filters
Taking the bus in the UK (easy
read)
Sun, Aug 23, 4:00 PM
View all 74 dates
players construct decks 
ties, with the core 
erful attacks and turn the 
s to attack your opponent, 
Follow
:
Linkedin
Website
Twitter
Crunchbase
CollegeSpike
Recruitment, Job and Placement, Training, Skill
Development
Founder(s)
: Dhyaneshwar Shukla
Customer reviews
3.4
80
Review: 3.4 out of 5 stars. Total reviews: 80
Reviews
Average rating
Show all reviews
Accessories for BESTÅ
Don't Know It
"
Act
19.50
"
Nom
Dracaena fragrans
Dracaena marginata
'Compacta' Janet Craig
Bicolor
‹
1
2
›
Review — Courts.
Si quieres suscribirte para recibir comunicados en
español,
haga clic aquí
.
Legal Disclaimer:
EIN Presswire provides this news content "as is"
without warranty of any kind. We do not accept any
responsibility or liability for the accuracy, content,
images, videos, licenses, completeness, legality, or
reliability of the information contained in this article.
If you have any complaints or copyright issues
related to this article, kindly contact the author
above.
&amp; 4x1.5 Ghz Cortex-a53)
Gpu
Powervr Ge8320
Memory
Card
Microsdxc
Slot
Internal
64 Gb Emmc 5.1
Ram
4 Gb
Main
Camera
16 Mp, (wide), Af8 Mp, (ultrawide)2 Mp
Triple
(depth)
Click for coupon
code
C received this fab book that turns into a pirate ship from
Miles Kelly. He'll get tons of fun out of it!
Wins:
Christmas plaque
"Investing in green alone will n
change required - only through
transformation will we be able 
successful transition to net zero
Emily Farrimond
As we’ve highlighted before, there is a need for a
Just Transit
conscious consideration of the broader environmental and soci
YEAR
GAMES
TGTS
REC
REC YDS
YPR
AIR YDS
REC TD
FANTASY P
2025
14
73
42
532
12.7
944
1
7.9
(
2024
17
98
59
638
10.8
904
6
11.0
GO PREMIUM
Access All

> _Task description_: Tally the lines that hold the word "content" in the listing, and give the tally with nothing else.

> _Answer space_: 2